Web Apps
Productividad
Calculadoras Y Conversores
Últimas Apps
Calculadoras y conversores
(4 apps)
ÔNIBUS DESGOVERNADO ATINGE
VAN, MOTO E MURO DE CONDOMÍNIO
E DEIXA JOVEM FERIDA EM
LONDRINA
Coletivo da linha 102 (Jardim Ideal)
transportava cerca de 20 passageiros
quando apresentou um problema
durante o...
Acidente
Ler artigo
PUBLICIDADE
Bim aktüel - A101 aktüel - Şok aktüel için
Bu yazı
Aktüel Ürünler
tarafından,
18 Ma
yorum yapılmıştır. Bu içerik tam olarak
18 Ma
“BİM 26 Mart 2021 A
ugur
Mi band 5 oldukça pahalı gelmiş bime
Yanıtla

==

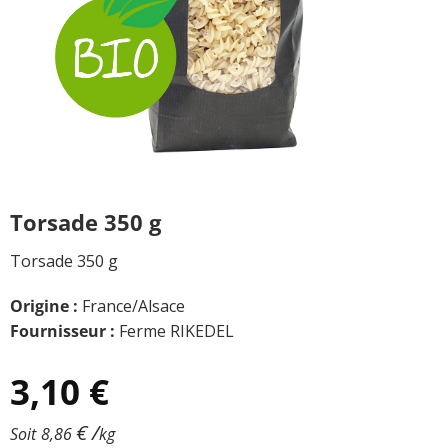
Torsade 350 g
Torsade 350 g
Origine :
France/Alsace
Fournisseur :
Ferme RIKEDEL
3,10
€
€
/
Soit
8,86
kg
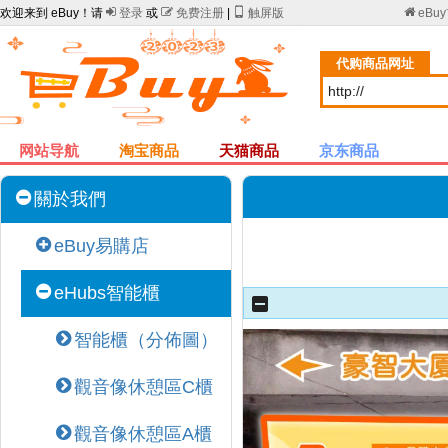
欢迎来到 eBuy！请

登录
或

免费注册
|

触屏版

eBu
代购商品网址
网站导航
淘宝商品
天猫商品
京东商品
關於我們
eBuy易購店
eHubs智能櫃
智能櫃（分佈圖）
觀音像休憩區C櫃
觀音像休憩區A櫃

---

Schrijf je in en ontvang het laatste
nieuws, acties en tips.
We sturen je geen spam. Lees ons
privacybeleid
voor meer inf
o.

* Exercise: The lines needed are those in the data above that hold the string "Calculadoras"; copy each of them.

* Response area:
Calculadoras Y Conversores
Calculadoras y conversores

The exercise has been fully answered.